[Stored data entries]
========================================
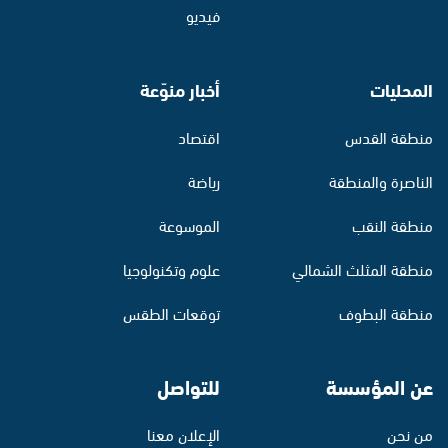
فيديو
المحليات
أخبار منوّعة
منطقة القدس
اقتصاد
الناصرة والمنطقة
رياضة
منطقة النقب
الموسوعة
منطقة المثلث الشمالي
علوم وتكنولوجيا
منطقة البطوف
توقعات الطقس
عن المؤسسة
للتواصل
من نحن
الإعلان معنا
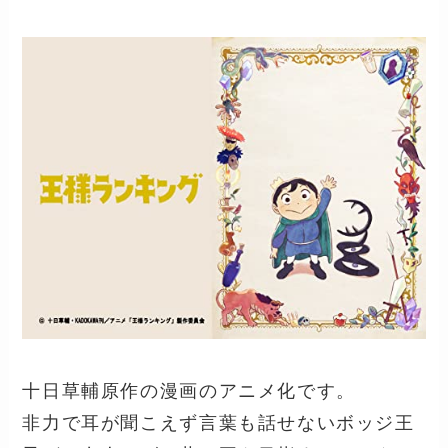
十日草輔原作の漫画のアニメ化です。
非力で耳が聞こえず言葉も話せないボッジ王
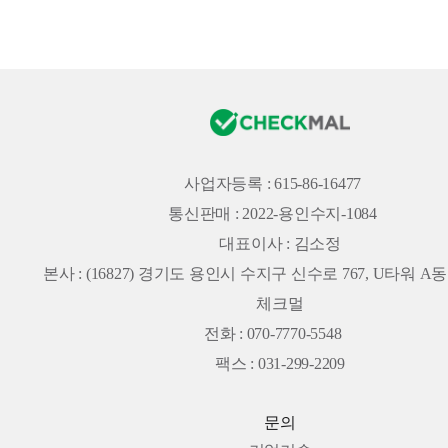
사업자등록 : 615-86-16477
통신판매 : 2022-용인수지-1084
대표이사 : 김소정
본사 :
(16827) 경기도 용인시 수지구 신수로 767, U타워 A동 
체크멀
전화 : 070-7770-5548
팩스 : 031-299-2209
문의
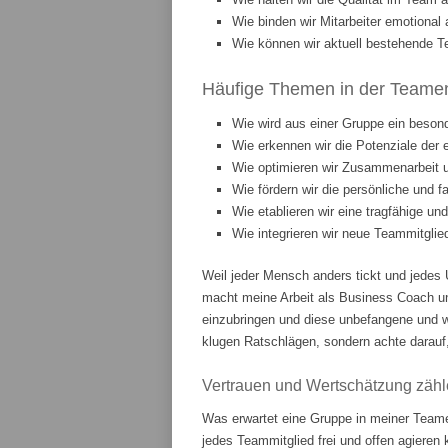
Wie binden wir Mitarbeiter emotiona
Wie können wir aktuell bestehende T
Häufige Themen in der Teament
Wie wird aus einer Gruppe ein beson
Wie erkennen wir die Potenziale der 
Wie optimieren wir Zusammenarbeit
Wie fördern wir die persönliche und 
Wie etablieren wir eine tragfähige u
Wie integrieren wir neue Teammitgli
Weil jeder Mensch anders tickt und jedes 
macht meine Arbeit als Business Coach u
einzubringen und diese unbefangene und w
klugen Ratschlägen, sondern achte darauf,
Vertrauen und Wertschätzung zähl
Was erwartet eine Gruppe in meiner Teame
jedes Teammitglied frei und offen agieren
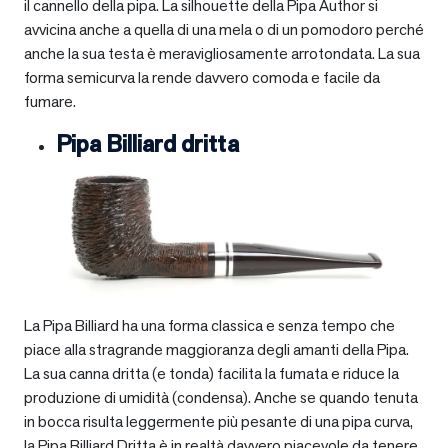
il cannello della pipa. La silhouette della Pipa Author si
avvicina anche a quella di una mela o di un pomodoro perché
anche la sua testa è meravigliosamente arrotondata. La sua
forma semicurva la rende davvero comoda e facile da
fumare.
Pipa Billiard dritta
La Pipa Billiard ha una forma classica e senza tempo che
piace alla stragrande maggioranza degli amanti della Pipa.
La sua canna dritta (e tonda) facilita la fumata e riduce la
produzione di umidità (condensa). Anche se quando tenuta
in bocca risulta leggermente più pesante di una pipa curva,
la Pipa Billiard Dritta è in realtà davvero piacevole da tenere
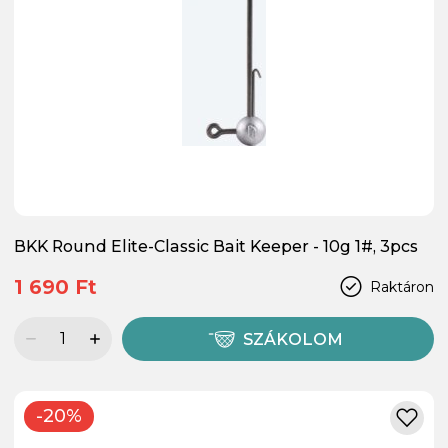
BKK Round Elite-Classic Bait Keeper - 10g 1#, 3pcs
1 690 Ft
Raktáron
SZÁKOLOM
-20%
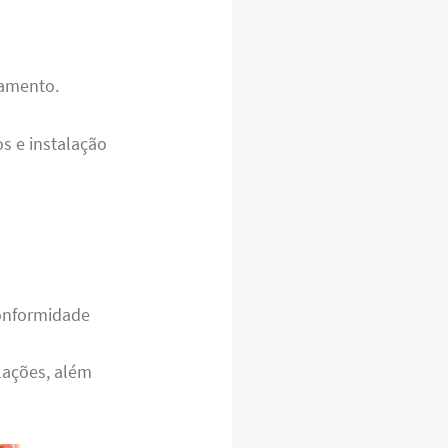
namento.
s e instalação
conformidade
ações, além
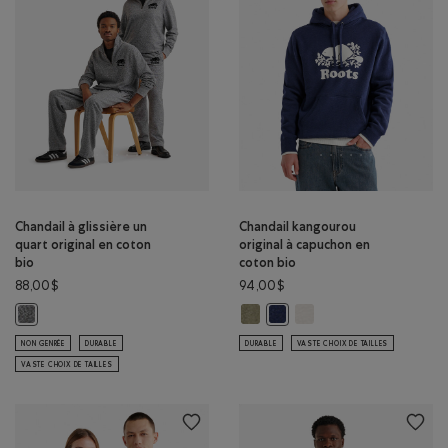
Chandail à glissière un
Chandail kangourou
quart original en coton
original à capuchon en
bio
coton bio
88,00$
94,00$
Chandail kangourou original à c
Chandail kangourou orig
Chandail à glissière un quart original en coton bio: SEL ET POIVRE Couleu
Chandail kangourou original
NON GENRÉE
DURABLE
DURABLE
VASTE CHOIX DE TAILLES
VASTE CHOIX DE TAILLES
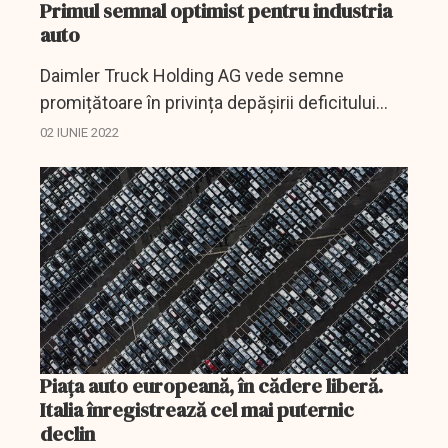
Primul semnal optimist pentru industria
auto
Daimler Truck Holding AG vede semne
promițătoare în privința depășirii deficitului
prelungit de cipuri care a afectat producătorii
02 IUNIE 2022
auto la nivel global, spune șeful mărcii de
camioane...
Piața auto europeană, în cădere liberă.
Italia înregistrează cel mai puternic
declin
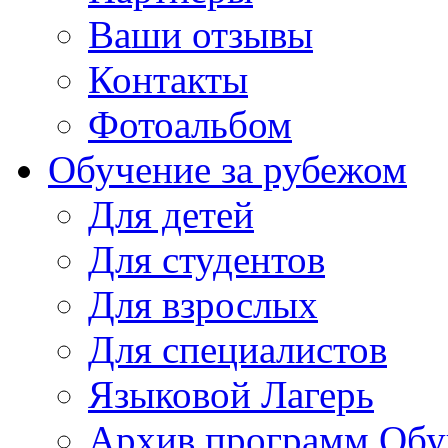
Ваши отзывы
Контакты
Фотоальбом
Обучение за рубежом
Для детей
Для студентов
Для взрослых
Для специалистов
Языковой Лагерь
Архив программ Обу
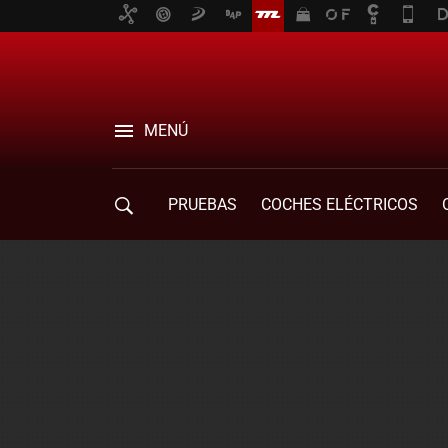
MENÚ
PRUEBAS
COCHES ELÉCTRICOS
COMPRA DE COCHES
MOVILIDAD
========================================
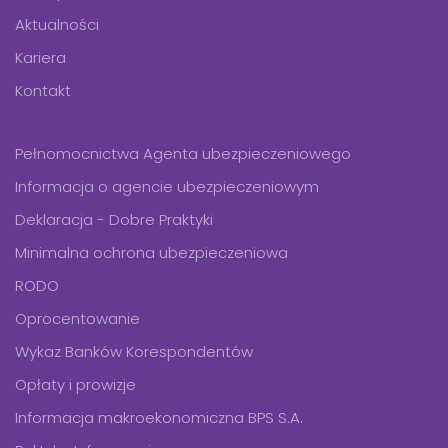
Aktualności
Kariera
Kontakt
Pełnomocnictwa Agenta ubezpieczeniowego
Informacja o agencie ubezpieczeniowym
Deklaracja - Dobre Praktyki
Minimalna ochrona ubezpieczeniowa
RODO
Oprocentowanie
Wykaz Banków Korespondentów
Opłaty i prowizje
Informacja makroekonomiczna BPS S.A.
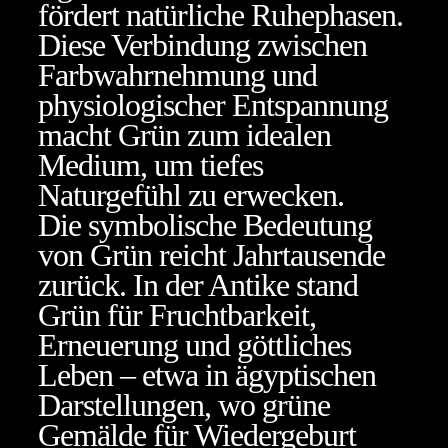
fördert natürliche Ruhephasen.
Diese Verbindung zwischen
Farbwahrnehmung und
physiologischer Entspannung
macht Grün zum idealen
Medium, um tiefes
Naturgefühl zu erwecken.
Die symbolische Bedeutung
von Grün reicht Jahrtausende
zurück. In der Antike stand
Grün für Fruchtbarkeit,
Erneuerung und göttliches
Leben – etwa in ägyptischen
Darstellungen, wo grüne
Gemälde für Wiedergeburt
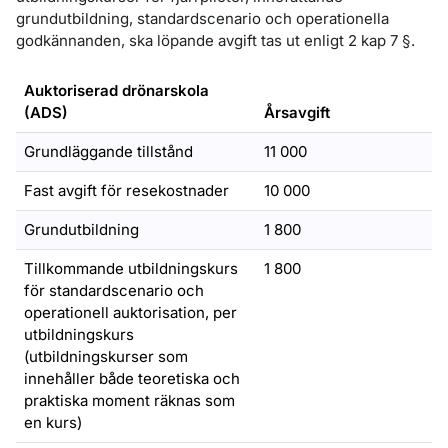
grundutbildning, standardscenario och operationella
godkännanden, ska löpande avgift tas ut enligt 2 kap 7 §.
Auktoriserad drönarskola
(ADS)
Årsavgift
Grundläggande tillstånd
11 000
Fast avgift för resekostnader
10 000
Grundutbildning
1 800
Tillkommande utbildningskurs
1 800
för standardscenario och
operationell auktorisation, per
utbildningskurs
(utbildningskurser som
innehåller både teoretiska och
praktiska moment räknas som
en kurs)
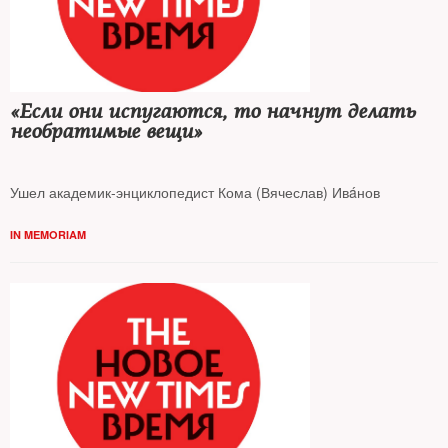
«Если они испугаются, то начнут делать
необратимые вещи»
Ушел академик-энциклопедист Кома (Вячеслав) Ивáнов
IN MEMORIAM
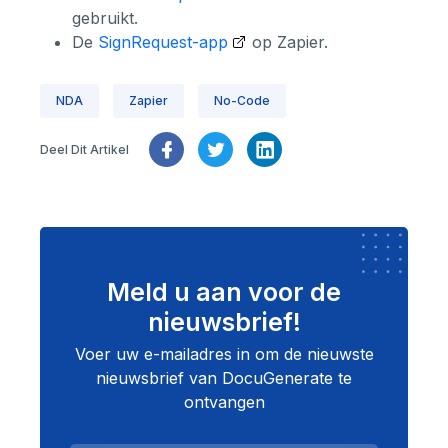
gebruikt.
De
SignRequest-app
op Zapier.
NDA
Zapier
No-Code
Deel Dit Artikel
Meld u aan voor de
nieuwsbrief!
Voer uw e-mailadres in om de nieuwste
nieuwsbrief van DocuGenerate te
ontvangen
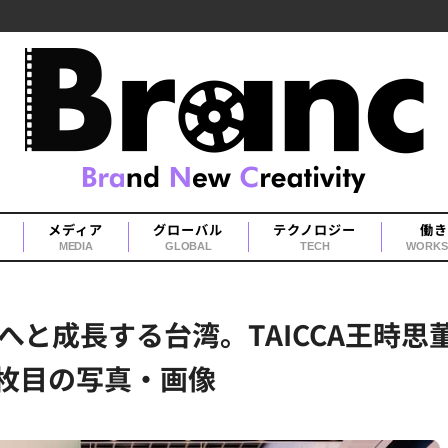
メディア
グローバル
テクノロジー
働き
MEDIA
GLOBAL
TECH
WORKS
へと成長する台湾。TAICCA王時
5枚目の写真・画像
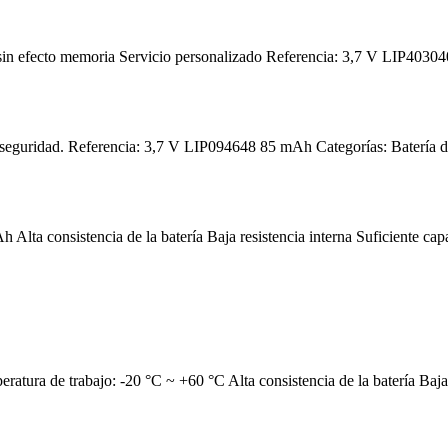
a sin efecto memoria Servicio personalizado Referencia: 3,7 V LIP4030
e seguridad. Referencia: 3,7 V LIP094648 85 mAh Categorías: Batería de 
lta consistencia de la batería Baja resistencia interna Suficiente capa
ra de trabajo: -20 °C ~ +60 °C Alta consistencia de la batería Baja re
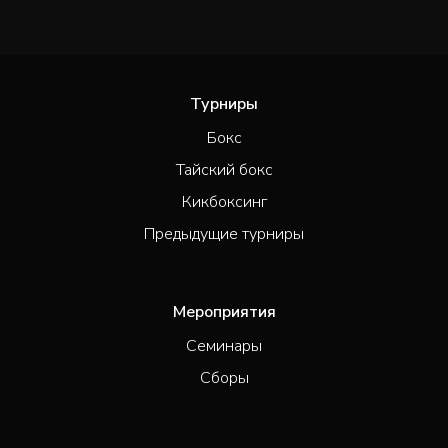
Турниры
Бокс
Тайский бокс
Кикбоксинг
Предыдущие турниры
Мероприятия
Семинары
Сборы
========================================
Take the lines above starting at the one containing "conformidade" and ending at the one containing "Daimler Truck Holding AG vede semne", and print them again exactly, without pictures.

• SOLVED PROBLEM:
conformidade
ações, além
Chandail à glissière un
Chandail kangourou
quart original en coton
original à capuchon en
bio
coton bio
88,00$
94,00$
Chandail kangourou original à c
Chandail kangourou orig
Chandail à glissière un quart original en coton bio: SEL ET POIVRE Couleu
Chandail kangourou original
NON GENRÉE
DURABLE
DURABLE
VASTE CHOIX DE TAILLES
VASTE CHOIX DE TAILLES
Primul semnal optimist pentru industria
auto
Daimler Truck Holding AG vede semne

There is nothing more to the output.